Titanic - Machine Learning from Disaster Model Card

Basic Information

Name: Tapiwanashe Emmanuel Matare
Email Address: [email protected]
Date: [4 December 2024]
Model Version: 1.0
License:License MIT License

Permission is hereby granted, free of charge, to any person obtaining a copy of this software and associated documentation files (the "Software"), to deal in the Software without restriction, including without limitation the rights to use, copy, modify, merge, publish, distribute, sublicense, and/or sell copies of the Software, and to permit persons to whom the Software is furnished to do so, subject to the following conditions:

The above copyright notice and this permission notice shall be included in all copies or substantial portions of the Software.

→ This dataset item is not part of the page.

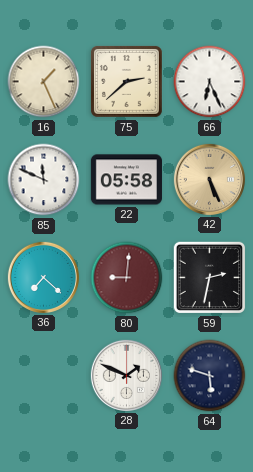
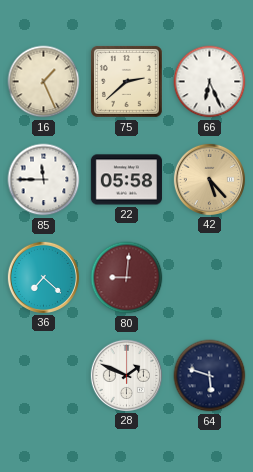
85: 11:49 -> 11:45
42: 5:26 -> 5:23
59: 2:32 -> none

THE SOFTWARE IS PROVIDED "AS IS", WITHOUT WARRANTY OF ANY KIND, EXPRESS OR IMPLIED, INCLUDING BUT NOT LIMITED TO THE WARRANTIES OF MERCHANTABILITY, FITNESS FOR A PARTICULAR PURPOSE AND NONINFRINGEMENT. IN NO EVENT SHALL THE AUTHORS OR COPYRIGHT HOLDERS BE LIABLE FOR ANY CLAIM, DAMAGES OR OTHER LIABILITY, WHETHER IN AN ACTION OF CONTRACT, TORT OR OTHERWISE, ARISING FROM, OUT OF OR IN CONNECTION WITH THE SOFTWARE OR THE USE OR OTHER DEALINGS IN THE SOFTWARE

Model Implementation Code: Link to Colab

Intended Use

Intended Uses: This model is intended for predicting survival on the Titanic based on passenger characteristics.
Intended Users: Data scientists, researchers, and educators interested in machine learning applications.
Out-of-Scope Uses: This model should not be used for real-time decision-making in critical situations.

Training Data

Source of Training Data: The Titanic dataset from Kaggle.
Training Data Division: The training data was divided into 70% training and 30% validation.
Number of Rows:
- Training Data: [623 rows]
- Validation Data: [134 rows]

Data Dictionary:

Column Name	Modeling Role	Measurement Level	Description
Pclass	Input	Nominal	Passenger class (1st, 2nd, or 3rd)
Sex	Input	Nominal	Gender of the passenger
Age	Input	Continuous	Age of the passenger
SibSp	Input	Discrete	Number of siblings/spouses aboard
Parch	Input	Discrete	Number of parents/children aboard
Fare	Input	Continuous	Fare paid by the passenger
Embarked	Input	Nominal	Port of embarkation (C = Cherbourg; Q = Queenstown; S = Southampton)
Survived	Target	Binary	Survival status (0 = No, 1 = Yes)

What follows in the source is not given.